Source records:
----

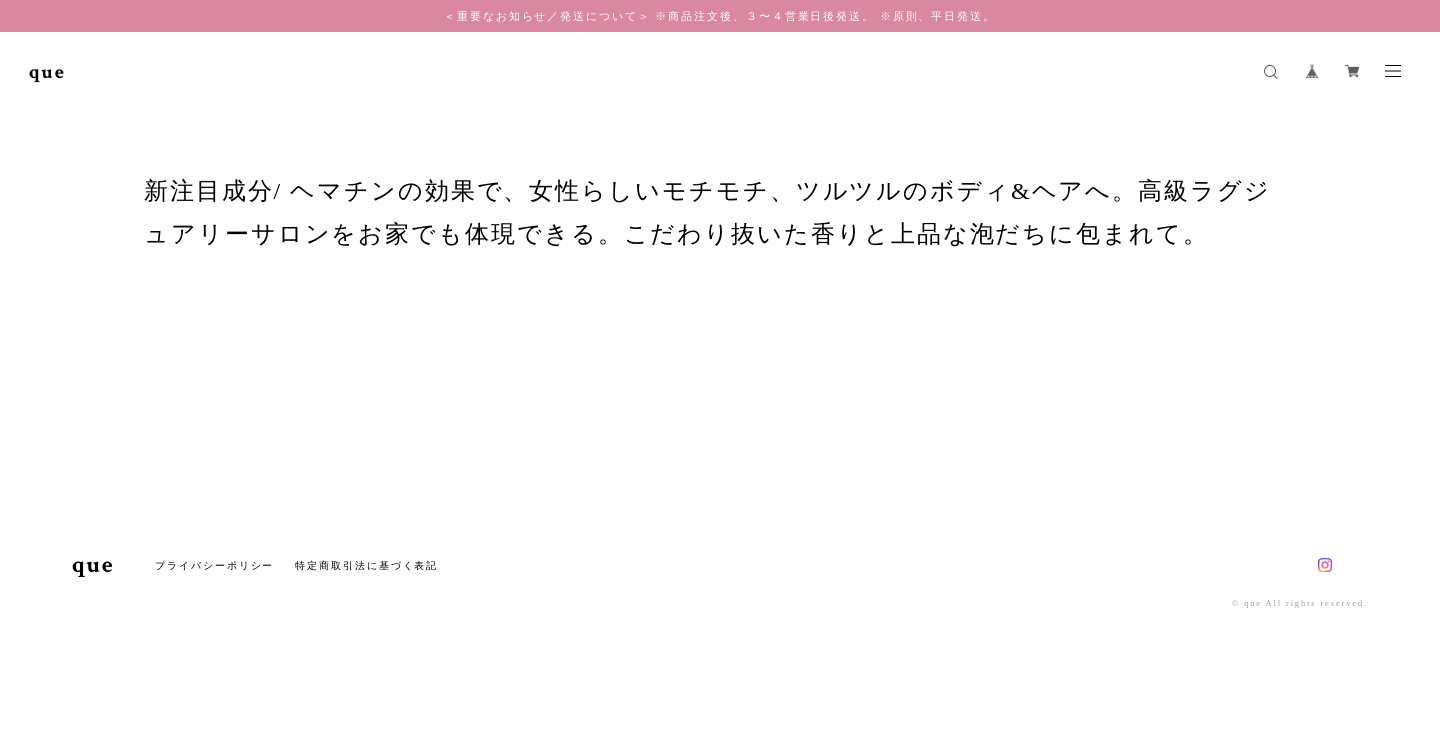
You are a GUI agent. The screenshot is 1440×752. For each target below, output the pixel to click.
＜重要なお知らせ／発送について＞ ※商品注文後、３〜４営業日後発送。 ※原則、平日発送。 (720, 16)
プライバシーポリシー (214, 565)
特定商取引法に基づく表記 (366, 565)
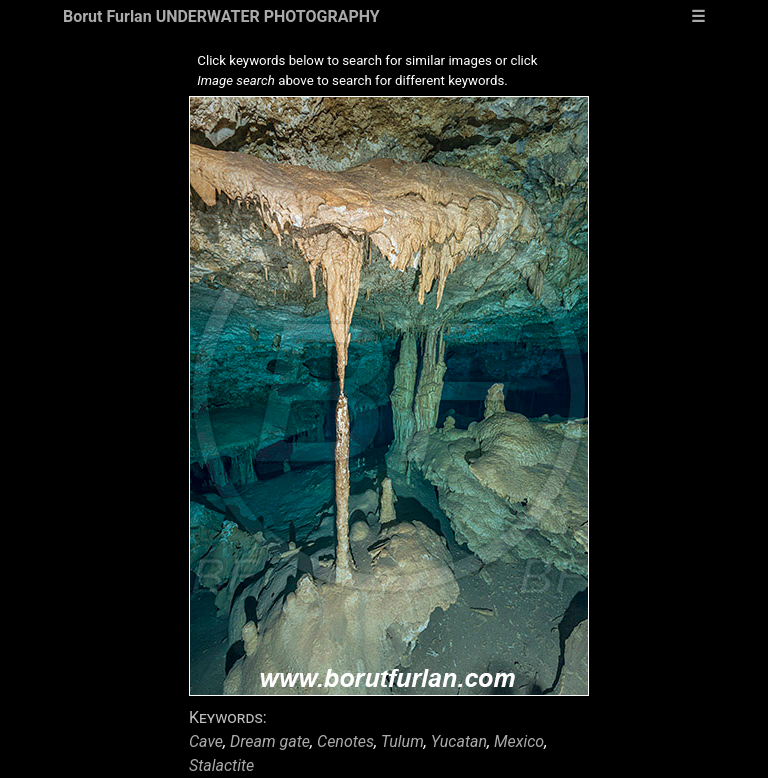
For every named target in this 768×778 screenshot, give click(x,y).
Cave (206, 741)
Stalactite (221, 765)
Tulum (402, 741)
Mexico (519, 741)
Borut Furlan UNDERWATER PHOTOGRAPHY (221, 16)
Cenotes (345, 741)
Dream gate (270, 741)
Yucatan (459, 741)
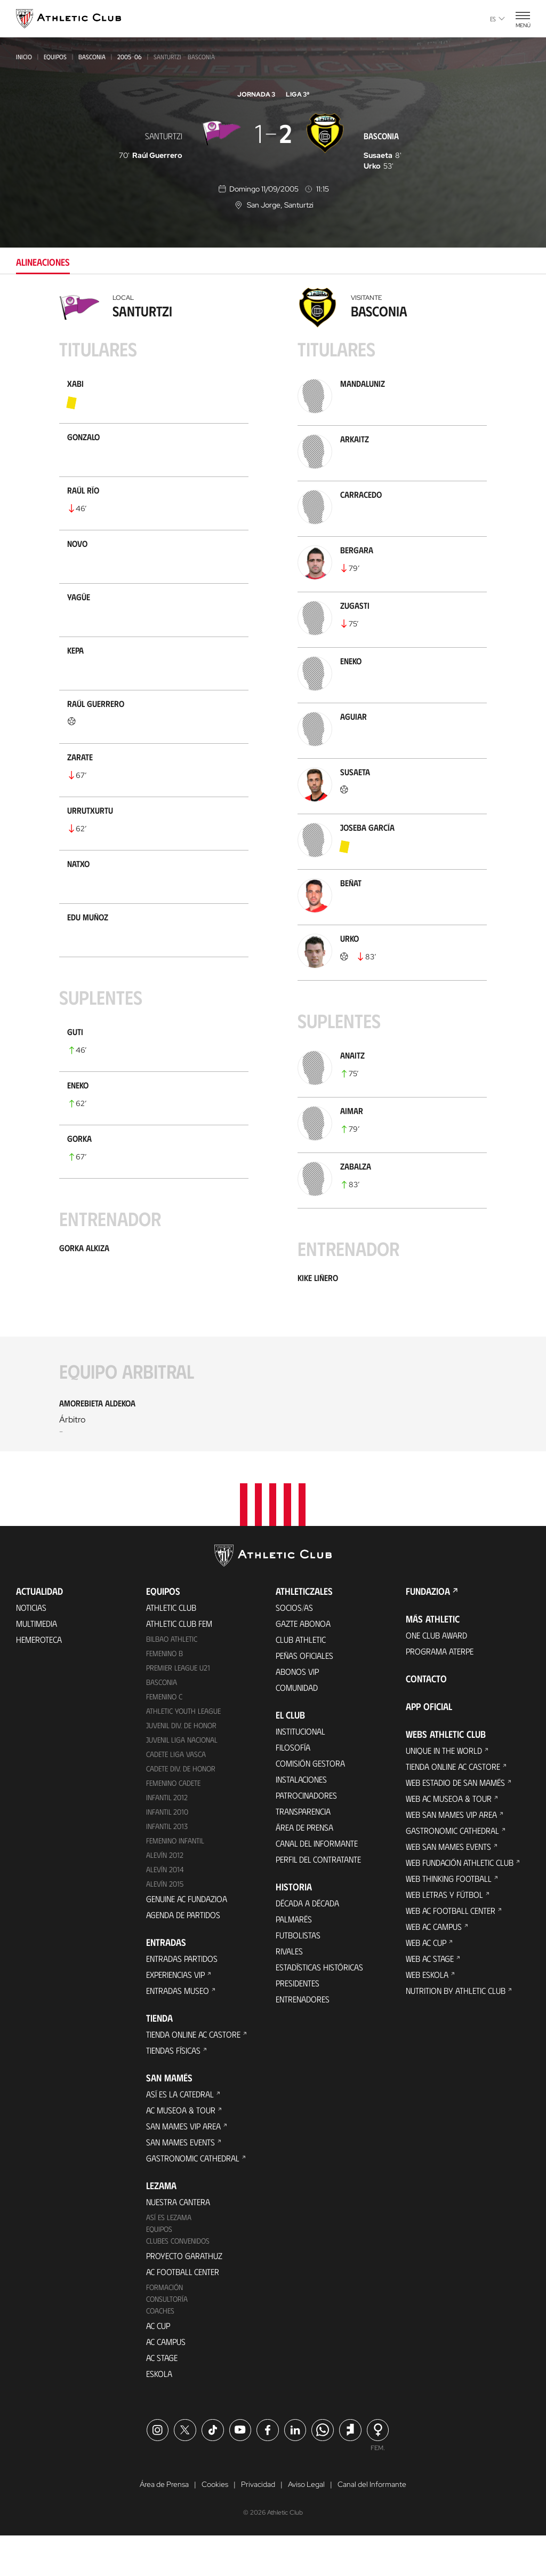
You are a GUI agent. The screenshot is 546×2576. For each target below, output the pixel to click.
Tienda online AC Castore (193, 2074)
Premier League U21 (178, 1707)
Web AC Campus (434, 1966)
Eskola (159, 2413)
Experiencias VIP (175, 2014)
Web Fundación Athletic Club (459, 1902)
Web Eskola (427, 2014)
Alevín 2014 (165, 1908)
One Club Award (436, 1675)
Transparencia (303, 1851)
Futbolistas (298, 1975)
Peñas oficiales (304, 1695)
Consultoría (167, 2338)
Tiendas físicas (173, 2090)
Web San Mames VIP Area (451, 1854)
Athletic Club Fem (179, 1663)
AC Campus (166, 2381)
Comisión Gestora (310, 1803)
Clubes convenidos (178, 2280)
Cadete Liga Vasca (176, 1794)
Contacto (426, 1718)
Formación (164, 2326)
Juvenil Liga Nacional (182, 1779)
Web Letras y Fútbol (444, 1934)
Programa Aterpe (439, 1691)
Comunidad (297, 1727)
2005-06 (129, 56)
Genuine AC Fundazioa (186, 1938)
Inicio (24, 56)
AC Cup (158, 2365)
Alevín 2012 (164, 1894)
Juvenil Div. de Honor (181, 1765)
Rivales (289, 1991)
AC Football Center (182, 2311)
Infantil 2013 (167, 1866)
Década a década (307, 1943)
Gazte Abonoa (303, 1663)
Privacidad (258, 2525)
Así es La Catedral (180, 2133)
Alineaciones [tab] (43, 262)
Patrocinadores (306, 1835)
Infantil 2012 (167, 1837)
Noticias (31, 1647)
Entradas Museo (177, 2030)
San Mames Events (180, 2181)
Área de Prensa (304, 1867)
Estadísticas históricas (319, 2007)
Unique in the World (444, 1790)
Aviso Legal (306, 2525)
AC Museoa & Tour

----

[ABOUT THIS TASK]:
For this exercise, return every line from the data that holds the string "Juvenil".

[EXERCISE ANSWER]:
Juvenil Liga Nacional (182, 1779)
Juvenil Div. de Honor (181, 1765)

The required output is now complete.